Valery A. Stennikov is Professor, Director of the Melentiev Energy Systems Institute of Siberian Branch of the Russian Academy of Sciences, Corresponding Member of the Russian Academy of Sciences. He received his Candidate of Engineering Sciences degree in 1985 and the Doctor of Engineering Sciences degree in 2002. (according to the Russian system of doctoral level scientific degrees). His research interests include the methodology, mathematical models and methods for the development of heating systems in terms of reliability and controllability requirements; energy effective technologies and equipment; energy saving; methods and algorithms for calculation of heat tariffs; intelligent integrated energy system.

Sergey Senderov graduated from Irkutsk Technical University in 1986. He is a Doc-tor of Engineering, Head of Energy Security Department and Deputy Director of the Melentiev Energy Systems Institute of Siberian Branch of the Russian Academy of Sciences . His research interests are energy security, threats and indicators of energy security, reliability of energy systems and of fuel-energy supply.

Boris Saneev is the Head of the research area "Complex Energy Problems and Regional Energy Policy" at the Melentiev Energy Systems Institute of SB RAS. Doctor of Technical Sciences, Professor. His scientific interests are the problems of economic and energy development, energy cooperation between Russia and Northeast Asian countries.

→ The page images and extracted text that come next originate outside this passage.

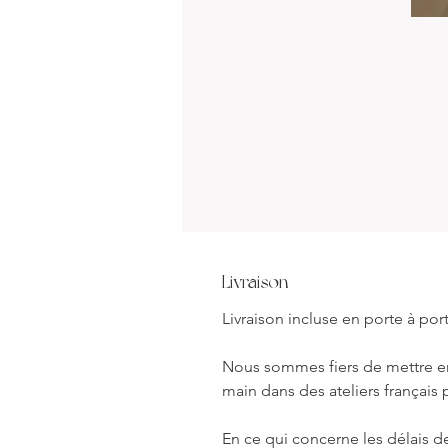
Livraison
Livraison incluse en porte à por
Nous sommes fiers de mettre en
main dans des ateliers français p
En ce qui concerne les délais de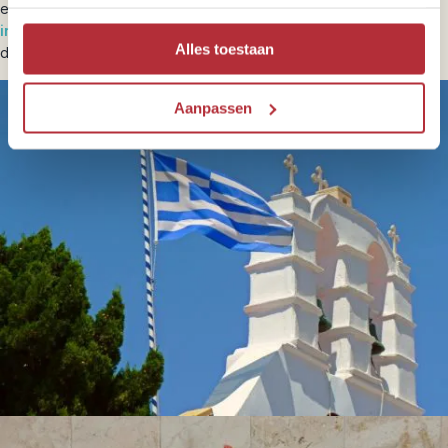
en welke plekken je moet zien tijdens je vakantie. Op onze
inspiratiepagina
delen we nog meer insidertips voor een jouw
Alles toestaan
droomreis door Griekenland!
Aanpassen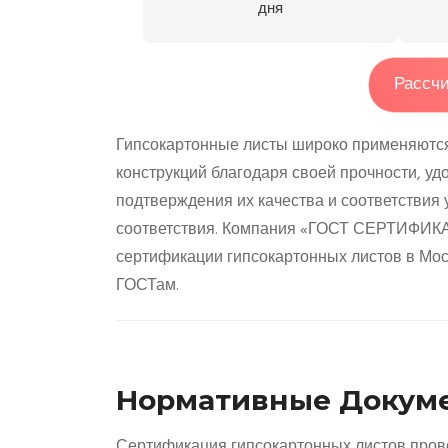
дня
Рассчи
Гипсокартонные листы широко применяются в
конструкций благодаря своей прочности, удо
подтверждения их качества и соответстви
соответствия. Компания «ГОСТ СЕРТИФИКА
сертификации гипсокартонных листов в Мос
ГОСТам.
Нормативные Докуме
Сертификация гипсокартонных листов пров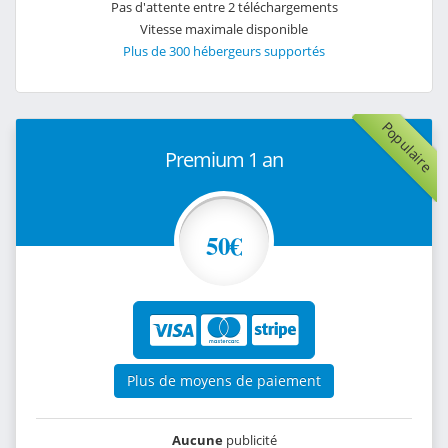
Pas d'attente entre 2 téléchargements
Vitesse maximale disponible
Plus de 300 hébergeurs supportés
Populaire
Premium 1 an
50€
Plus de moyens de paiement
Aucune
publicité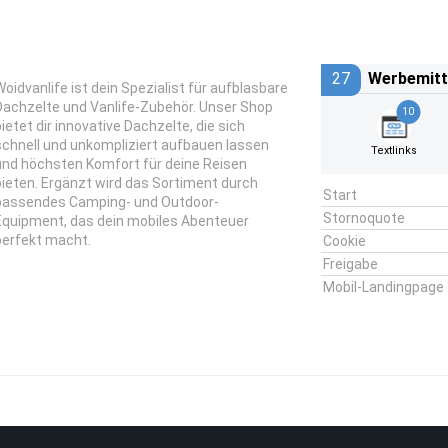
27
Werbemitt
Woidvanlife ist dein Spezialist für aufblasbare
Dachzelte und Vanlife-Zubehör. Unser Shop
10
bietet dir innovative Dachzelte, die sich
schnell und unkompliziert aufbauen lassen
Textlinks
und höchsten Komfort für deine Reisen
bieten. Ergänzt wird das Sortiment durch
Start
passendes Camping- und Outdoor-
Stornoquote
Equipment, das dein mobiles Abenteuer
perfekt macht.
Cookie
Freigabe
Mobil-Landingpage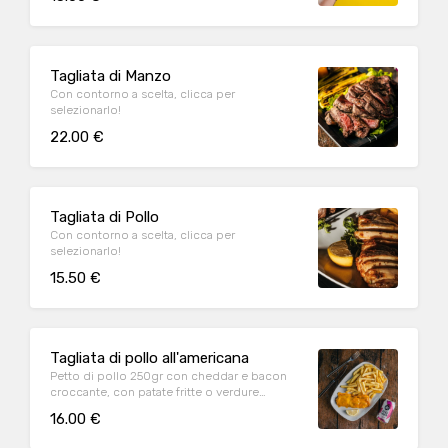
Tagliata di Manzo
Con contorno a scelta, clicca per
selezionarlo!
22.00 €
Tagliata di Pollo
Con contorno a scelta, clicca per
selezionarlo!
15.50 €
Tagliata di pollo all'americana
Petto di pollo 250gr con cheddar e bacon
croccante, con patate fritte o verdure
grigliate
16.00 €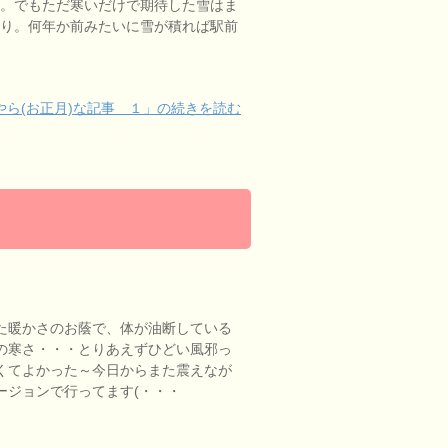
。でもただ寒いだけで期待した雪はま
り。何年か前みたいに雪が積れば駅前
ら(お正月)な記事 １」の続きを読む
た暖かさのお蔭で、体が油断している
の寒さ・・・とりあえずひどい風邪っ
くてよかった～今日からまた震えなが
ージョンで行ってます(・・・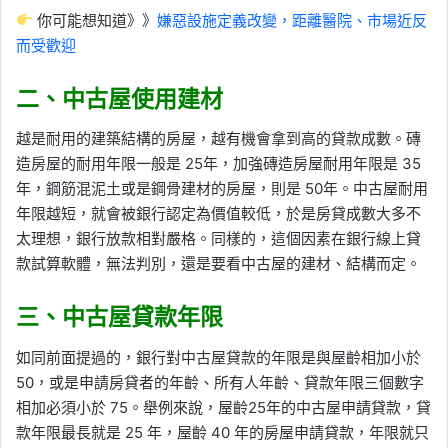
你可能想知道》》
嫌惡設施定義改變，距離醫院、市場近反
而受歡迎
二、中古屋使用建材
越是耐用的建築結構的房屋，越有機會拿到高的貸款成數。磚
造房屋的耐用年限一般是 25年，加強磚造房屋耐用年限是 35
年，鋼筋混泥土或是鋼骨建材的房屋，則是 50年。中古屋耐用
年限越短，就會被銀行認定為價值較低，於是房貸成數大多不
太理想，銀行放款相對嚴格。同樣的，這個因素在銀行線上貸
款試算軟體，無法判別，還是要看中古屋的建材、結構而定。
三、中古屋貸款年限
如同前面提過的，銀行對中古屋貸款的年限是與屋齡相加小於
50，或是申請房貸者的年齡、所有人年齡、貸款年限三個數字
相加必須小於 75。舉例來說，屋齡25年的中古屋申請貸款，貸
款年限最長就是 25 年，屋齡 40 年的房屋申請貸款，年限就只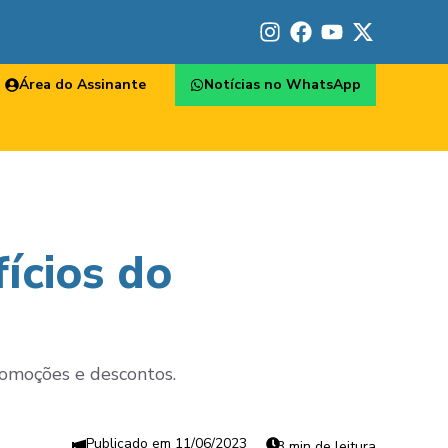
Área do Assinante
Notícias no WhatsApp
ícios do
promoções e descontos.
11/06/2023
3 min de leitura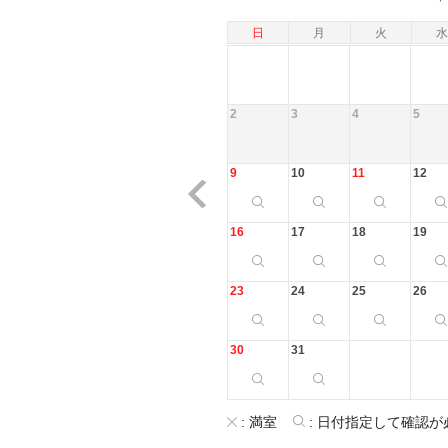
日
月
火
水
2
3
4
5
9
10
11
12
16
17
18
19
23
24
25
26
30
31
:
満室
:
日付指定して確認が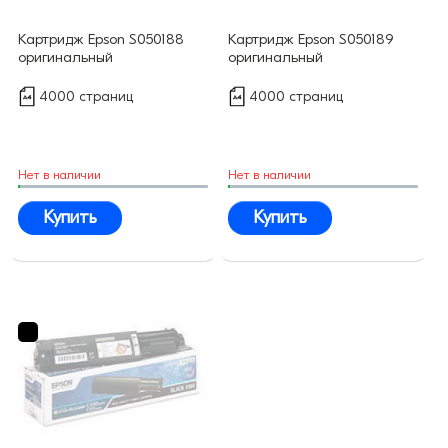
Картридж Epson S050188
Картридж Epson S050189
оригинальный
оригинальный
4000 страниц
4000 страниц
Нет в наличии
Нет в наличии
Купить
Купить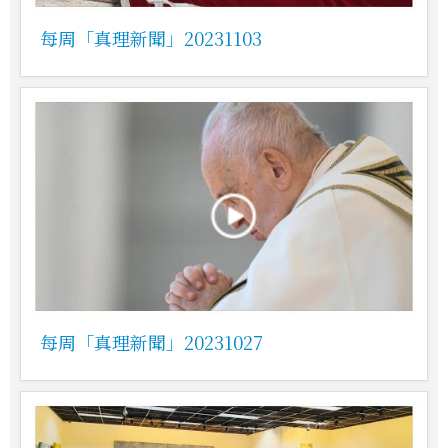
每周「真理新聞」20231103
每周「真理新聞」20231027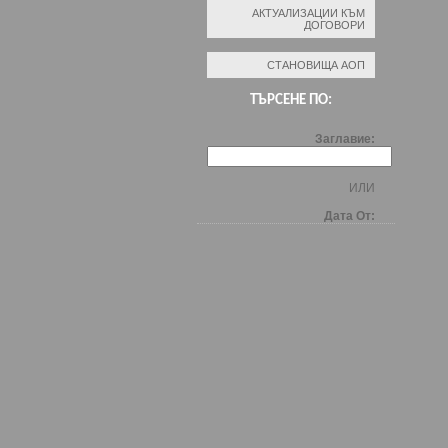
АКТУАЛИЗАЦИИ КЪМ
ДОГОВОРИ
СТАНОВИЩА АОП
ТЪРСЕНЕ ПО:
Заглавие:
ИЛИ
Дата От:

Novitsky Nikolay Nikolaevich, Doctor of Technical Sciences, chief researcher at the Institute of Energy Systems of the Siberian Branch of the Russian Academy of Sciences (Irkutsk). Area of scientific interests - the theory and methods of analysis, management, optimization and identification of pipeline systems; mathematical and computer modeling. Author of more than 200 published scientific papers on this subject. Chairman of the All-Russian permanent scientific seminar with international participation "Mathematical models and methods for analysis and optimal synthesis of pipeline and hydraulic systems." In recent years, he has been actively engaged in theoretical and applied problems of the intellectualization of pipeline systems.